Juro que lo he sentido, he creído en eso por un instante. He sabido que había algo tras expirar, un lugar donde reencontrarse. Un cielo azul, soleado, libre de nubes, libre de reglas naturales y del paso del tiempo. Un espacio de justicia y esperanza. Donde volverás a estar junto a él.

jueves, 3 de noviembre de 2011

Una de las tareas más duras a las que se enfrenta el ser humano, he aprendido, es a la tarea de saber estar solo cuando te has acostumbrado a la presencia de alguien. Es algo que algunos no consiguen, y es entonces cuando se esconden tras una máscara y dejan aflorar el egoísmo y la manipulación más pueril. Si algo he conseguido yo es fortalecer mi espíritu. Ese animal herido que era mi espíritu, a punto de expirar, apenas sin piel y ensangrentado.

Hoy camina parcialmente derecho y, lo más importante, mi animal camina hacia adelante. Lo he conseguido sin perder el corazón, el cual ahora está revestido de orgullo. Orgullo por no haber huido, por no haber apostado por vendar mis ojos ante una ridiculez como puede ser la vida que muestra la plataforma internáutica. He llegado al respeto y a la calma, y eso es lo que me reviste de orgullo. Cuando terminaron mis temblores supe que estaba repuesta. Cuando supe comprenderte y saber lo que pasaba por tu mente... Accioné los botones adecuados, nunca acercándome demasiado, pues eso era algo que me juré no volver a hacer nunca. Me di cuenta de que se trataba ya sólo de mí, y por eso corté el circuito que te permitía pisotearme, hacerme pagar por algo que no formé ni inventé, sino que simplemente ocurrió.

Ya es noviembre y eso me empuja a no vivir los noviembres de los dos años más recientes que llevo a la espalda. Desesperados, vacíos, intentando llenar algo que se fue hace tres años, con mi ingenuidad y mi desconocimiento de valores fundamentales de la vida que aprendí demasiado tarde. Este otoño me ha despertado fuerte, y puedo notarlo cuando ya no vacilo, cuando se acelera mi corazón pero no me tiemblan las manos, cuando te leo y mi cuerpo se mantiene impasible. En calma. Dueño de sí mismo. Hemos perdido demasiado en el camino, pero ahora se trata de que vayamos ganando propia e individualmente.

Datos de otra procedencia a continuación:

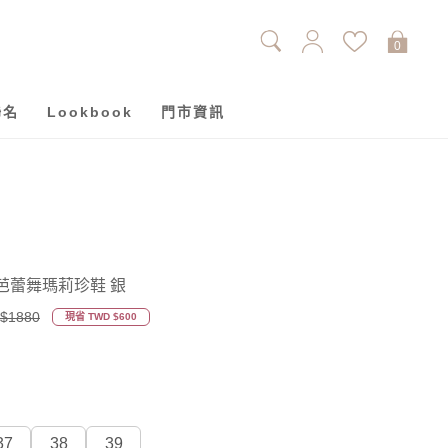
0
聯名
Lookbook
門市資訊
芭蕾舞瑪莉珍鞋 銀
$1880
現省 TWD $600
37
38
39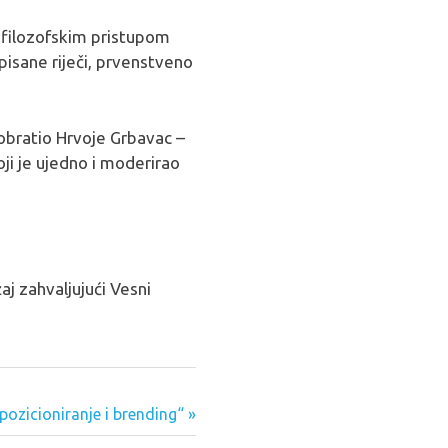
 filozofskim pristupom
pisane riječi, prvenstveno
e obratio Hrvoje Grbavac –
oji je ujedno i moderirao
aj zahvaljujući Vesni
 pozicioniranje i brending“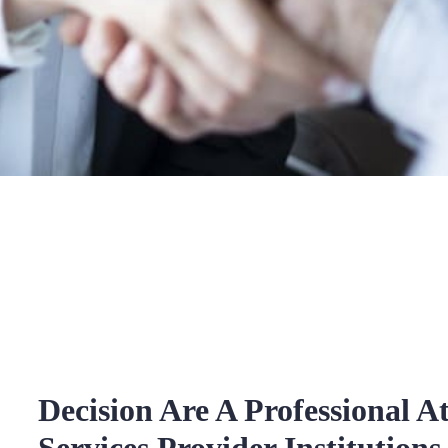
Decision Are A Professional 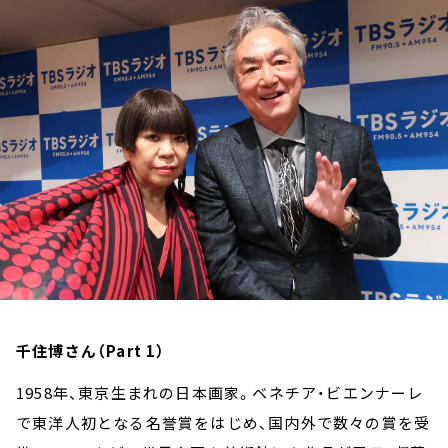
お知らせ
イベント・グッズ
YouTube
会社情報
千住博さん（Part 1）
1958年、東京生まれの日本画家。ベネチア・ビエンナーレ
で東洋人初となる名誉賞をはじめ、国内外で数々の賞を受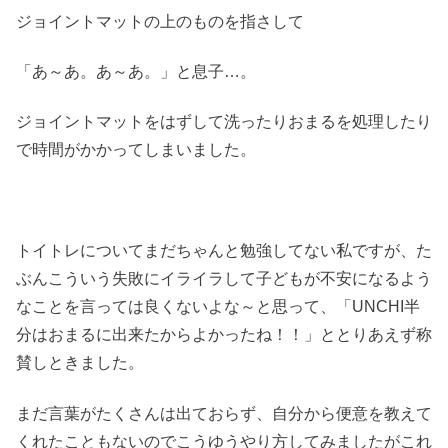
ジョイントマットの上のものを指さして
「あ～あ。あ～あ。」と息子…。
ジョイントマットをはずして洗ったりおまるを処理したり
で時間がかかってしまいました。
トイトレについてまだちゃんと勉強してない私ですが、た
ぶんこういう失敗にイライラして子どもが不安になるよう
なことを言っては良くないよな～と思って、「UNCHI半
分はおまるに出来たからよかったね！！」ととりあえず称
賛しときました。
まだ言葉がたくさんは出ておらず、自分から便意を教えて
くれたこともないのでこうゆうやり方してみましたがこれ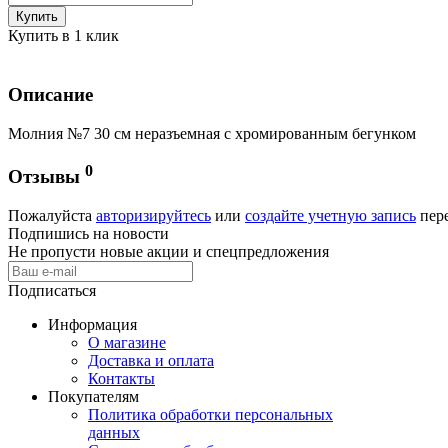
Купить
Купить в 1 клик
Описание
Молния №7 30 см неразъемная c хромированным бегунком
0
Отзывы
Пожалуйста
авторизируйтесь
или
создайте учетную запись
пере
Подпишись на новости
Не пропусти новые акции и спецпредложения
Подписаться
Информация
О магазине
Доставка и оплата
Контакты
Покупателям
Политика обработки персональных
данных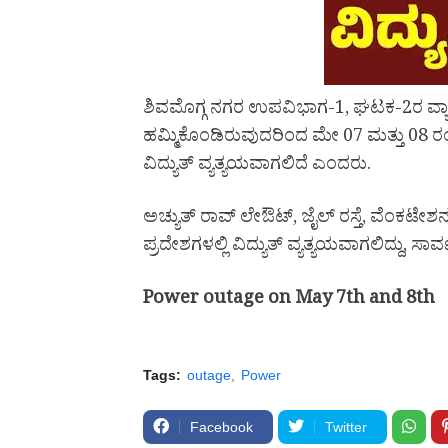
ಶಿವಮೊಗ್ಗ ನಗರ ಉಪವಿಭಾಗ-1, ಘಟಕ-2ರ ವ್ಯಾಪ್ತ
ಹಮ್ಮಿಕೊಂಡಿರುವುದರಿಂದ ಮೇ 07 ಮತ್ತು 08 ರಂದು
ವಿದ್ಯುತ್ ವ್ಯತ್ಯಯವಾಗಲಿದೆ ಎಂದರು.
ಅಚ್ಯುತ್ ರಾವ್ ಲೇಔಟ್, ಜೈಲ್ ರಸ್ತೆ, ವೆಂಕಟೇಶ
ಪ್ರದೇಶಗಳಲ್ಲಿ ವಿದ್ಯುತ್ ವ್ಯತ್ಯಯವಾಗಲಿದ್ದು, ಸಾ
Power outage on May 7th and 8th
Tags:
outage
Power
Facebook
Twitter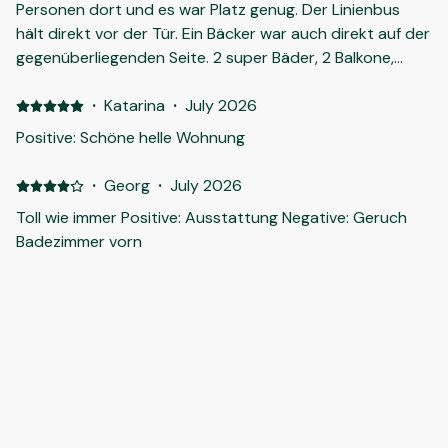
Personen dort und es war Platz genug. Der Linienbus
hält direkt vor der Tür. Ein Bäcker war auch direkt auf der
gegenüberliegenden Seite. 2 super Bäder, 2 Balkone,
große Küche und Wohnbereich, Es ist einfach eine super
tolle Wohnung. Wir kommen mit Sicherheit wieder.
·
Katarina
·
July 2026
Negative: Wir haben nichts gefunden was man
Positive: Schöne helle Wohnung
bemängeln könnte. :-),
·
Georg
·
July 2026
Toll wie immer Positive: Ausstattung Negative: Geruch
Badezimmer vorn
·
Gabriele
·
July 2026
Positive: Das Apartment war perfekt, sauber und gut
ausgestattet. Tolle Lage, Bäcker ist auf der anderen
Straßenseite. Negative: Baulich bedingt wäre eine Tür
aus dem SZ zum WZ / Küche besser gewesen. Z.Z. geht
es aus dem Eltern SZ ins Kinderzimmer, das ust etwas
ungeschickt.
·
Isabel
·
July 2026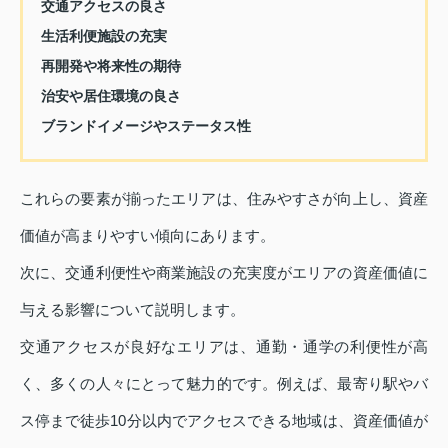
交通アクセスの良さ
生活利便施設の充実
再開発や将来性の期待
治安や居住環境の良さ
ブランドイメージやステータス性
これらの要素が揃ったエリアは、住みやすさが向上し、資産
価値が高まりやすい傾向にあります。
次に、交通利便性や商業施設の充実度がエリアの資産価値に
与える影響について説明します。
交通アクセスが良好なエリアは、通勤・通学の利便性が高
く、多くの人々にとって魅力的です。例えば、最寄り駅やバ
ス停まで徒歩10分以内でアクセスできる地域は、資産価値が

A menudo pienso en aquel hombre que dibujé un día en mis pensamientos. El primer hombre sobre la faz de la tierra. ¿Cómo podía sentirse libre si no conocía lo que era no serlo? ¿Cómo podía sentir la soledad acosándolo si todavía no sabía lo que era escuchar otra voz que no fuera la propia y tocar otra piel en otro cuerpo? ¿Confuso? ¿Íntegramente humano? Yo he sido ese hombre, en parte. Empezando de cero, como si la Tierra estuviera vacía, como mi cuerpo, y fuera poco a poco conociendo...

Hasta que mi animal comenzó a caminar fuerte. Se llenó de vida, desde mis propias venas, porque esta vez era una cuestión inalienable. Además... puedes apoyarte en alguien, pero el camino debe ser descubierto por uno mismo. Y aquí me hallo, con mi animal. Íntegra, presumiendo de no haberme dejado avasallar por el veneno ni de haber huido irresoluta. Fortalecida, con el espíritu renovado, dispuesta a llenarme de este otoño y de todos los que tengan que venir.